>>

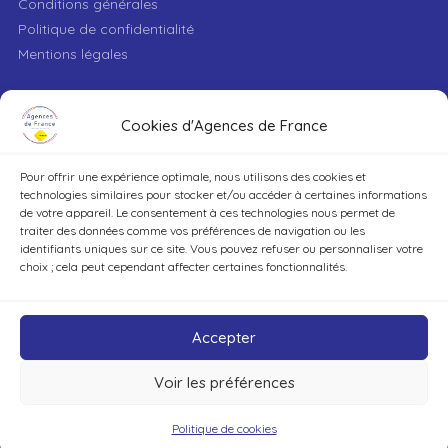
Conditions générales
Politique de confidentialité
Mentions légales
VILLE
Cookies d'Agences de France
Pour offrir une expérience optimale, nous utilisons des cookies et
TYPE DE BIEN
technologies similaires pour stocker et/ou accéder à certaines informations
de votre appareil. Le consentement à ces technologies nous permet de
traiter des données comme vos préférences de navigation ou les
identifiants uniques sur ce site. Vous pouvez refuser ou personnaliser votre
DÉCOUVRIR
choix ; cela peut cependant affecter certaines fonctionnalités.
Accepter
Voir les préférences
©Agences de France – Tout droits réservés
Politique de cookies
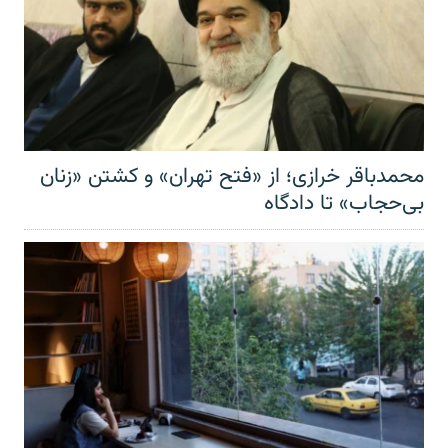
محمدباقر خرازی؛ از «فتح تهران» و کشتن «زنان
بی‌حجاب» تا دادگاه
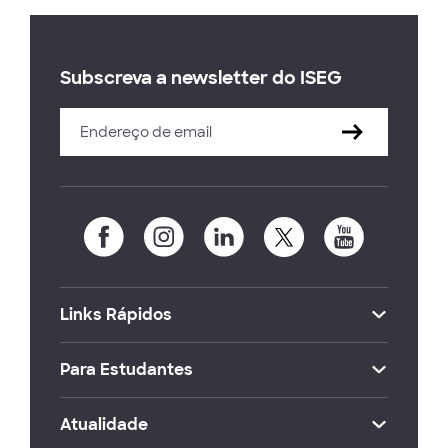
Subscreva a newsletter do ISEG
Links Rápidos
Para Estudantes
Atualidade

<<
>>

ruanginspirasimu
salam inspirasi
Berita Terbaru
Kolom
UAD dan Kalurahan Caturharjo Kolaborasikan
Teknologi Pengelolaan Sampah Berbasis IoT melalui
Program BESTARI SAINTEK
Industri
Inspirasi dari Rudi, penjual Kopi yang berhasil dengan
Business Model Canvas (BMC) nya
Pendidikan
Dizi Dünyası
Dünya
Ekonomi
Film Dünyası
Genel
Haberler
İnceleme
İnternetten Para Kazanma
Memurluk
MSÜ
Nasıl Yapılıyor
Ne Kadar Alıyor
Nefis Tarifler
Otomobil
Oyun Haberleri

<<
>>

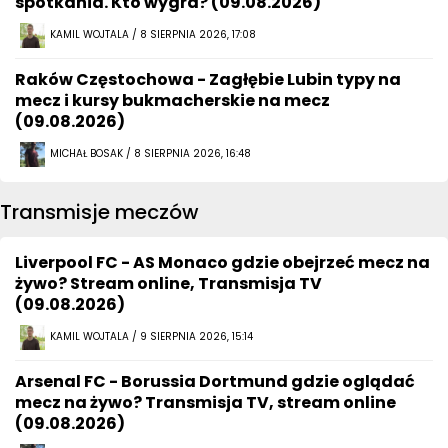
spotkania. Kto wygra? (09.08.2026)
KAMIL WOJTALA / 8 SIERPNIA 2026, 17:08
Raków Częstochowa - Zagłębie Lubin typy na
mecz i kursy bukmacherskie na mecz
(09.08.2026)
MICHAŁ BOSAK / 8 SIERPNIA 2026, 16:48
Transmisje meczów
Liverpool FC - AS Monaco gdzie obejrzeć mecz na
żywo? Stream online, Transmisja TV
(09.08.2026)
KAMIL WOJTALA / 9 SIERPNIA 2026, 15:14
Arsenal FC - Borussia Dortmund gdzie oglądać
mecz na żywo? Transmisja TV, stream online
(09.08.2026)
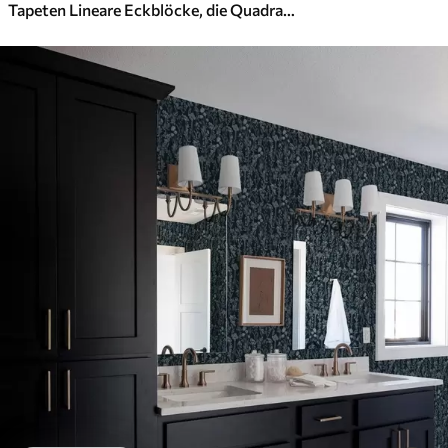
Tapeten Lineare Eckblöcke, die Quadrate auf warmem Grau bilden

<<

How to complete this task: Output only an exact transcription of the lines above from the one with "Conditions générales" up to and including the one with "technologies similaires pour".

Solution to the exercise:
Conditions générales
Politique de confidentialité
Mentions légales
VILLE
Cookies d'Agences de France
Pour offrir une expérience optimale, nous utilisons des cookies et
TYPE DE BIEN
technologies similaires pour stocker et/ou accéder à certaines informations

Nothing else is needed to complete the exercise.